++++ Record excerpts ++++

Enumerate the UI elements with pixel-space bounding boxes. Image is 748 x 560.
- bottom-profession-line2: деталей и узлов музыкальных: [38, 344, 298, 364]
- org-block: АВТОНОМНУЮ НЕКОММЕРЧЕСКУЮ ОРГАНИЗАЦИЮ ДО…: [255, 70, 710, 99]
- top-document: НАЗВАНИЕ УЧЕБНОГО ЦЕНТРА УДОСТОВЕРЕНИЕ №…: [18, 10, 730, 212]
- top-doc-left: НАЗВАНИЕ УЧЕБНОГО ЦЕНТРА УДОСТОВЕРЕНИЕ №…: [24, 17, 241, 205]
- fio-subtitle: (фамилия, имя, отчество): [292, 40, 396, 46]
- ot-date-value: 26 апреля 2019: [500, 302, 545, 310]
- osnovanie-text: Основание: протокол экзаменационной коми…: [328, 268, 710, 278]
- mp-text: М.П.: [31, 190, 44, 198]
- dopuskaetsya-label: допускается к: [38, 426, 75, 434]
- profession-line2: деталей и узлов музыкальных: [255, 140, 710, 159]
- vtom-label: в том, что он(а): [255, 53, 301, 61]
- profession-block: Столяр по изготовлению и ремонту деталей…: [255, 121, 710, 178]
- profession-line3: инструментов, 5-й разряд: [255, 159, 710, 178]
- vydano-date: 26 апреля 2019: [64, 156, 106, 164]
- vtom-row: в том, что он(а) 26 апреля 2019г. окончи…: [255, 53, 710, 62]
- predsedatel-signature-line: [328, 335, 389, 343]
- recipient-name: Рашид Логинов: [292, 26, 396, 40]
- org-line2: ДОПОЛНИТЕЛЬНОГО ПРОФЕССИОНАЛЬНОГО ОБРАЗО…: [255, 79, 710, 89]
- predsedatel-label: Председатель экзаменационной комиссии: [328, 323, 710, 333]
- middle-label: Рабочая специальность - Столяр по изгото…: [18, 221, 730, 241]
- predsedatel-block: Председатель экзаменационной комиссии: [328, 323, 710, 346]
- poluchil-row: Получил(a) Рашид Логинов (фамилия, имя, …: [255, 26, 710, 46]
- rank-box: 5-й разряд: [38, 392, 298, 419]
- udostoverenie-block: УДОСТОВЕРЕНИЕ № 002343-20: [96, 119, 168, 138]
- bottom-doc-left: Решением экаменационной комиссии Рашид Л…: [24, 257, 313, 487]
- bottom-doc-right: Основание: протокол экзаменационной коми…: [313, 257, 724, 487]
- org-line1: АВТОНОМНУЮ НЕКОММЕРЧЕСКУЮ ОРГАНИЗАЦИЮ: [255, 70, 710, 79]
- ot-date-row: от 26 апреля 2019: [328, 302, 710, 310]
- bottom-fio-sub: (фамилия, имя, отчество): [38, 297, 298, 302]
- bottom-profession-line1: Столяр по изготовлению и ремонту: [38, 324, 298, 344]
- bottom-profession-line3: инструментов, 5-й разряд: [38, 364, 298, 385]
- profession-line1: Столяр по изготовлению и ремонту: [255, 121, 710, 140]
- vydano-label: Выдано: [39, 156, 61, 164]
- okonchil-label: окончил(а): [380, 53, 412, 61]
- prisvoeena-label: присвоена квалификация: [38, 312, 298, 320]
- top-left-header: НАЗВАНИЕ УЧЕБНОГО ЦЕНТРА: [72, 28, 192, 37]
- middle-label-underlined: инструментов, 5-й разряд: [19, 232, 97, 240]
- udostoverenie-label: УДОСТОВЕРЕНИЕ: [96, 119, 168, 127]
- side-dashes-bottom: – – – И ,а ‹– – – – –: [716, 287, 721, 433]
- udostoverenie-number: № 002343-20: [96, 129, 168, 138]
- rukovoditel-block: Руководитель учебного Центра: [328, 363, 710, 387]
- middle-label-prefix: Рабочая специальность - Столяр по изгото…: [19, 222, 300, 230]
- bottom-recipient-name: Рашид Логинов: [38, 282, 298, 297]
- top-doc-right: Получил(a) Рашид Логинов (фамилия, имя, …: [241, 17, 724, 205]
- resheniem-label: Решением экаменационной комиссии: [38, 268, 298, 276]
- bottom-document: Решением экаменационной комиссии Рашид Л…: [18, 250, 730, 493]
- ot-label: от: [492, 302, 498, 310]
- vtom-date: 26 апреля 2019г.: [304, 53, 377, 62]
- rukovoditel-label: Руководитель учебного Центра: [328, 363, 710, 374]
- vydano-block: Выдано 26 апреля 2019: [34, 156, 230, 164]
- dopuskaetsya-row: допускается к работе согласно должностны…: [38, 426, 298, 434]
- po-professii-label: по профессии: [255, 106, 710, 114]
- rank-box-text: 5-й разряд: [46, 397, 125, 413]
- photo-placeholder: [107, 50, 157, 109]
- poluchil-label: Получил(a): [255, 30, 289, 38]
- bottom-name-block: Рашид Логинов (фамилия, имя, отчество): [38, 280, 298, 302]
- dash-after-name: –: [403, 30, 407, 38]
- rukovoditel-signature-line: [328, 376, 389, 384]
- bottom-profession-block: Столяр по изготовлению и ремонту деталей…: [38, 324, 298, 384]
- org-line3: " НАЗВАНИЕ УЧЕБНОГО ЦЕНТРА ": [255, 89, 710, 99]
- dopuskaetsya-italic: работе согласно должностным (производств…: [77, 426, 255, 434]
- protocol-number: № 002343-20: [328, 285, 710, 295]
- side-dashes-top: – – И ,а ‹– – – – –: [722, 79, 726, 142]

++++

**Goal of the exercise**
A faithful retyping of every entry above is the task.

**Exercise answer**
Enumerate the UI elements with pixel-space bounding boxes. Image is 748 x 560.
- bottom-profession-line2: деталей и узлов музыкальных: [38, 344, 298, 364]
- org-block: АВТОНОМНУЮ НЕКОММЕРЧЕСКУЮ ОРГАНИЗАЦИЮ ДО…: [255, 70, 710, 99]
- top-document: НАЗВАНИЕ УЧЕБНОГО ЦЕНТРА УДОСТОВЕРЕНИЕ №…: [18, 10, 730, 212]
- top-doc-left: НАЗВАНИЕ УЧЕБНОГО ЦЕНТРА УДОСТОВЕРЕНИЕ №…: [24, 17, 241, 205]
- fio-subtitle: (фамилия, имя, отчество): [292, 40, 396, 46]
- ot-date-value: 26 апреля 2019: [500, 302, 545, 310]
- osnovanie-text: Основание: протокол экзаменационной коми…: [328, 268, 710, 278]
- mp-text: М.П.: [31, 190, 44, 198]
- dopuskaetsya-label: допускается к: [38, 426, 75, 434]
- profession-line2: деталей и узлов музыкальных: [255, 140, 710, 159]
- vtom-label: в том, что он(а): [255, 53, 301, 61]
- profession-block: Столяр по изготовлению и ремонту деталей…: [255, 121, 710, 178]
- profession-line3: инструментов, 5-й разряд: [255, 159, 710, 178]
- vydano-date: 26 апреля 2019: [64, 156, 106, 164]
- vtom-row: в том, что он(а) 26 апреля 2019г. окончи…: [255, 53, 710, 62]
- predsedatel-signature-line: [328, 335, 389, 343]
- recipient-name: Рашид Логинов: [292, 26, 396, 40]
- org-line2: ДОПОЛНИТЕЛЬНОГО ПРОФЕССИОНАЛЬНОГО ОБРАЗО…: [255, 79, 710, 89]
- predsedatel-label: Председатель экзаменационной комиссии: [328, 323, 710, 333]
- middle-label: Рабочая специальность - Столяр по изгото…: [18, 221, 730, 241]
- predsedatel-block: Председатель экзаменационной комиссии: [328, 323, 710, 346]
- poluchil-row: Получил(a) Рашид Логинов (фамилия, имя, …: [255, 26, 710, 46]
- rank-box: 5-й разряд: [38, 392, 298, 419]
- udostoverenie-block: УДОСТОВЕРЕНИЕ № 002343-20: [96, 119, 168, 138]
- bottom-doc-left: Решением экаменационной комиссии Рашид Л…: [24, 257, 313, 487]
- bottom-doc-right: Основание: протокол экзаменационной коми…: [313, 257, 724, 487]
- org-line1: АВТОНОМНУЮ НЕКОММЕРЧЕСКУЮ ОРГАНИЗАЦИЮ: [255, 70, 710, 79]
- ot-date-row: от 26 апреля 2019: [328, 302, 710, 310]
- bottom-fio-sub: (фамилия, имя, отчество): [38, 297, 298, 302]
- bottom-profession-line1: Столяр по изготовлению и ремонту: [38, 324, 298, 344]
- bottom-profession-line3: инструментов, 5-й разряд: [38, 364, 298, 385]
- profession-line1: Столяр по изготовлению и ремонту: [255, 121, 710, 140]
- vydano-label: Выдано: [39, 156, 61, 164]
- okonchil-label: окончил(а): [380, 53, 412, 61]
- prisvoeena-label: присвоена квалификация: [38, 312, 298, 320]
- top-left-header: НАЗВАНИЕ УЧЕБНОГО ЦЕНТРА: [72, 28, 192, 37]
- middle-label-underlined: инструментов, 5-й разряд: [19, 232, 97, 240]
- udostoverenie-label: УДОСТОВЕРЕНИЕ: [96, 119, 168, 127]
- side-dashes-bottom: – – – И ,а ‹– – – – –: [716, 287, 721, 433]
- udostoverenie-number: № 002343-20: [96, 129, 168, 138]
- rukovoditel-block: Руководитель учебного Центра: [328, 363, 710, 387]
- middle-label-prefix: Рабочая специальность - Столяр по изгото…: [19, 222, 300, 230]
- bottom-recipient-name: Рашид Логинов: [38, 282, 298, 297]
- top-doc-right: Получил(a) Рашид Логинов (фамилия, имя, …: [241, 17, 724, 205]
- resheniem-label: Решением экаменационной комиссии: [38, 268, 298, 276]
- bottom-document: Решением экаменационной комиссии Рашид Л…: [18, 250, 730, 493]
- ot-label: от: [492, 302, 498, 310]
- vtom-date: 26 апреля 2019г.: [304, 53, 377, 62]
- rukovoditel-label: Руководитель учебного Центра: [328, 363, 710, 374]
- vydano-block: Выдано 26 апреля 2019: [34, 156, 230, 164]
- dopuskaetsya-row: допускается к работе согласно должностны…: [38, 426, 298, 434]
- po-professii-label: по профессии: [255, 106, 710, 114]
- rank-box-text: 5-й разряд: [46, 397, 125, 413]
- photo-placeholder: [107, 50, 157, 109]
- poluchil-label: Получил(a): [255, 30, 289, 38]
- bottom-name-block: Рашид Логинов (фамилия, имя, отчество): [38, 280, 298, 302]
- dash-after-name: –: [403, 30, 407, 38]
- rukovoditel-signature-line: [328, 376, 389, 384]
- bottom-profession-block: Столяр по изготовлению и ремонту деталей…: [38, 324, 298, 384]
- org-line3: " НАЗВАНИЕ УЧЕБНОГО ЦЕНТРА ": [255, 89, 710, 99]
- dopuskaetsya-italic: работе согласно должностным (производств…: [77, 426, 255, 434]
- protocol-number: № 002343-20: [328, 285, 710, 295]
- side-dashes-top: – – И ,а ‹– – – – –: [722, 79, 726, 142]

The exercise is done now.